Las vegas restaurants

From his memoirs to his Las Vegas restaurants, chef David Chang’s rise has been unique


When Majordomo Meat & Fish opened at the Palazzo in late 2019, it was one of Las Vegas’ most anticipated restaurant openings. Chef David Chang was on hand to present his second concept in town, after the popular Momofuku at the Cosmopolitan, taking over the former CarneVino space. No one could have predicted that a pandemic would shut down the restaurant industry a few months later.

David Chang

Even with his restaurants on hiatus, the past few months have been busy for the chef. He recently published a dissertation entitled Eat a peach, a coming-of-age story chronicling his culinary rise – from a humble noodle bar in 2004 in New York to a global empire now spanning 15 restaurants, with a podcast and hit Netflix shows. It’s an extraordinarily honest and unvarnished account of the restaurant industry as a whole. For those in its trenches, it’s a high-pressure career where the rewards can be sky-high, but it can also demand its price in the form of abuse, substance, or whatever.

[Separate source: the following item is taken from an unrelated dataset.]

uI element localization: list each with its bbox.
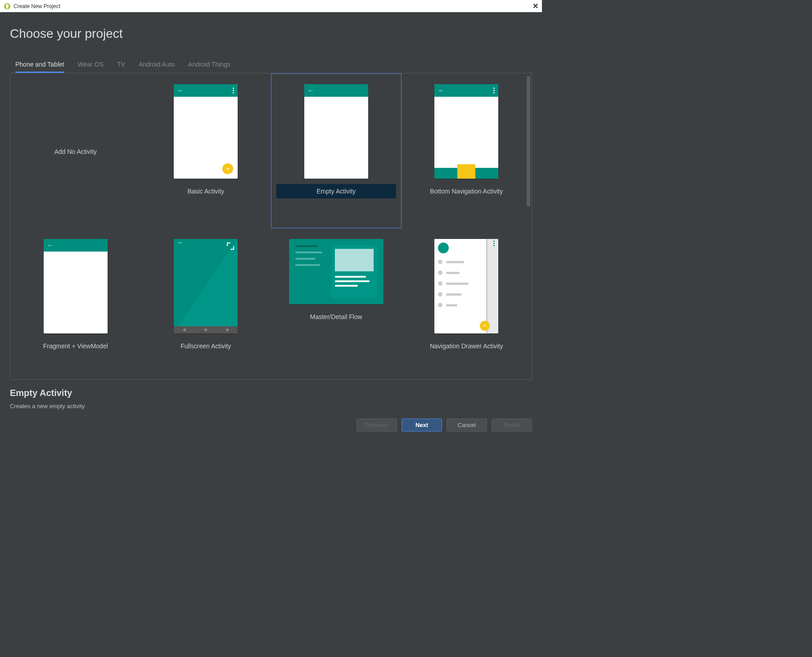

For Chang, who was diagnosed with bipolar, reaching his celebrity-leader level came as a surprise, and the kind of meteoric rise he has experienced in less than two decades has taken its toll, including depression and a persistent feeling of impostor. syndrome. “I created my own prison,” he writes. “I just don’t understand my appeal… I’m not supposed to be here.”

The son of Korean immigrants who grew up in the suburbs of Washington, DC, Chang suffered from isolation and loneliness throughout his childhood, and was often embarrassed by the look and smell of the food his parents had. were preparing. For those who watch his Neflix show Delicious uglys, this is a theme he returns to over and over again, the complicated relationship of food, race and culture.

<em>Eat a peach</em>

Eat a peach

But it’s the flavors of his childhood that ultimately underpin Chang’s culinary philosophy – an eclectic take on Asian influences that showcases unexpected but revealing tastes and textures. Above all, Chang considers a meal to be a party, and all of the ingredients that come together to create a dish add something unique to the party.

“We want to do something unique for Las Vegas,” Chang said recently when he hosted a dinner party at Majordomo. “We didn’t want it to be just a steakhouse. I wanted to challenge us. I wanted to make sure this restaurant was something worth it, where people would want to go tonight, [where they] I wouldn’t want to do anything other than celebrate life, friendship, love, so many possibilities that a good meal can be.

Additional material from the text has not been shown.